The videos were everywhere by the time I was done with my last class. It was all people were talking about on my walk back to my dorm. I had texts coming in left and right from people on our side, but I ignored them. I didn’t want to get into it or cheer if it was a win.

I only answered Tracey when I saw she asked if I was okay and if I got sick. I told her that I was as fine as either of us could be and it wasn’t too bad. I wasn’t going to lie to her, not when I’d beat her if she hid something like that from me.

I was honest though that I was going to tune out a bit and just focus on work and school since I didn’t have to go to the factory. If she needed me then to text me and I’d check my watch for her name.

She replied saying to put everything on focus mode as long as I stayed in my dorm room so she didn’t worry. She totally understood and to forget what everyone else needed. To do what I needed but just not to make her worry.

I replied she better not do the same.

I laughed at her reply. Like full belly laugh and had to lean on the something, so luckily I’d reached my dorm.

“What’s so funny?” a deep voice asked me. “I didn’t think I’d find you in a good mood.”

I blinked up into Kelton’s dark blue eyes. “I’m not, but Tracey’s too funny sometimes to not laugh through the crazy.”

“Glad she can do that for you no matter how serious things are,” he muttered, glancing at my phone curiously but leaving it alone.

I appreciated that because I wasn’t going to tell him what Tracey’s text was when it was personal. But I was still chuckling that she admitted she would be good because teasing one of her bodyguards and flirting with the man was her new fun hobby and favorite way to relieve stress.

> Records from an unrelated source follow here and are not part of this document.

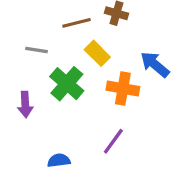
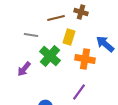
yellow rectangle: (97, 53) -> (69, 37), turned 63
purple arrow: (25, 104) -> (24, 69), turned 42

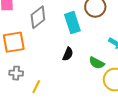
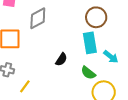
cyan rectangle: (72, 23) -> (90, 43), moved

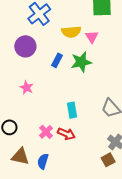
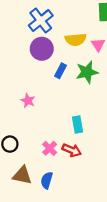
purple circle: (25, 46) -> (42, 49), moved

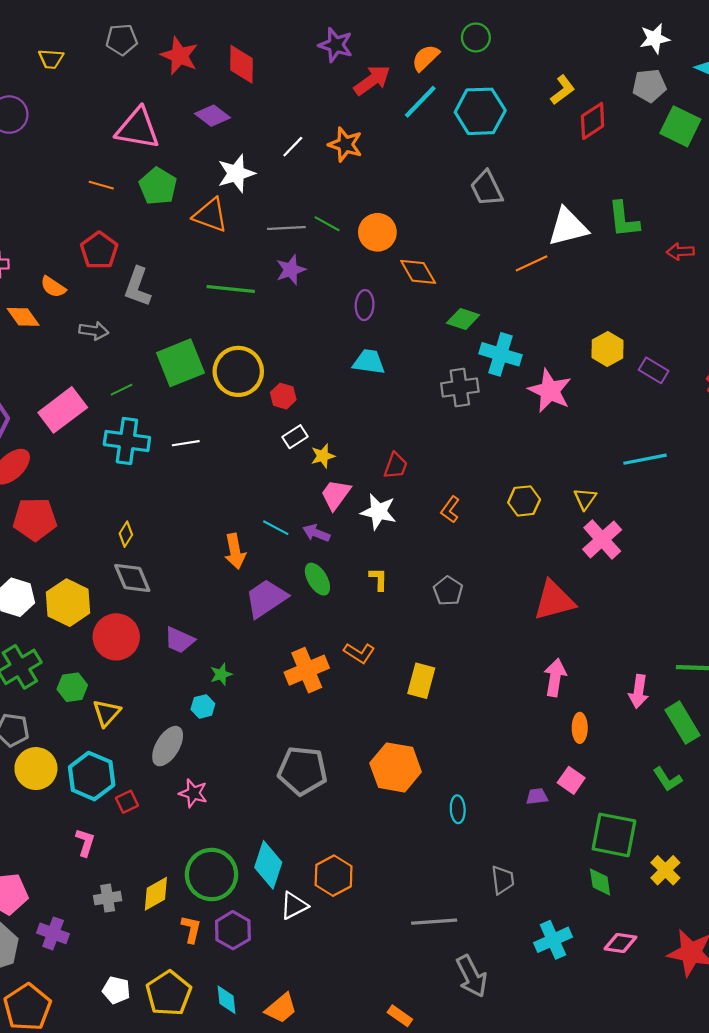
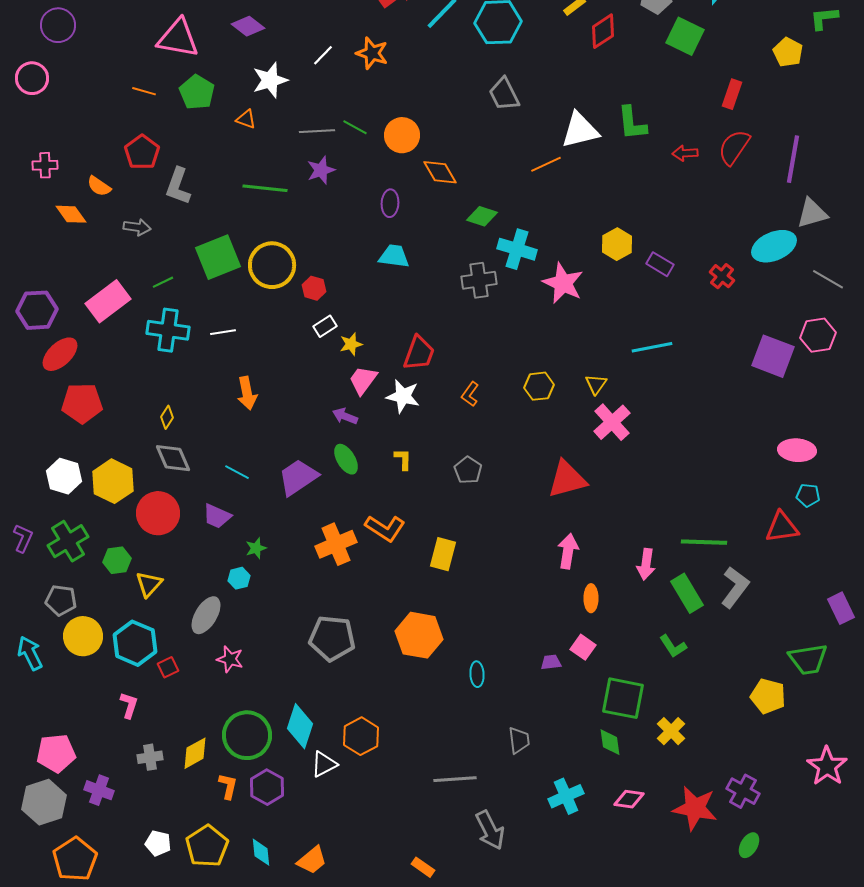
orange triangle: (210, 215) -> (246, 119), size x0.6
red trapezoid: (396, 466) -> (419, 353), size x1.4
cyan line: (276, 528) -> (237, 472), moved
orange arrow: (235, 551) -> (247, 393), moved
orange L-shape: (359, 653) -> (385, 528), size x1.4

It was honestly horrible of us because if things were reversed and it was a man flirting with a woman who was working for him, we would be all over that. She even admitted that and apologized that she would stop, but the other guys said it was karma because that guy was always ribbing everyone else and pulling pranks.

So… He was getting his just desserts in the form of a very sexy woman pushing his buttons.

“I was hoping we could study?” Kelton muttered, bringing me back around. “I’ve got a paper to work on and—”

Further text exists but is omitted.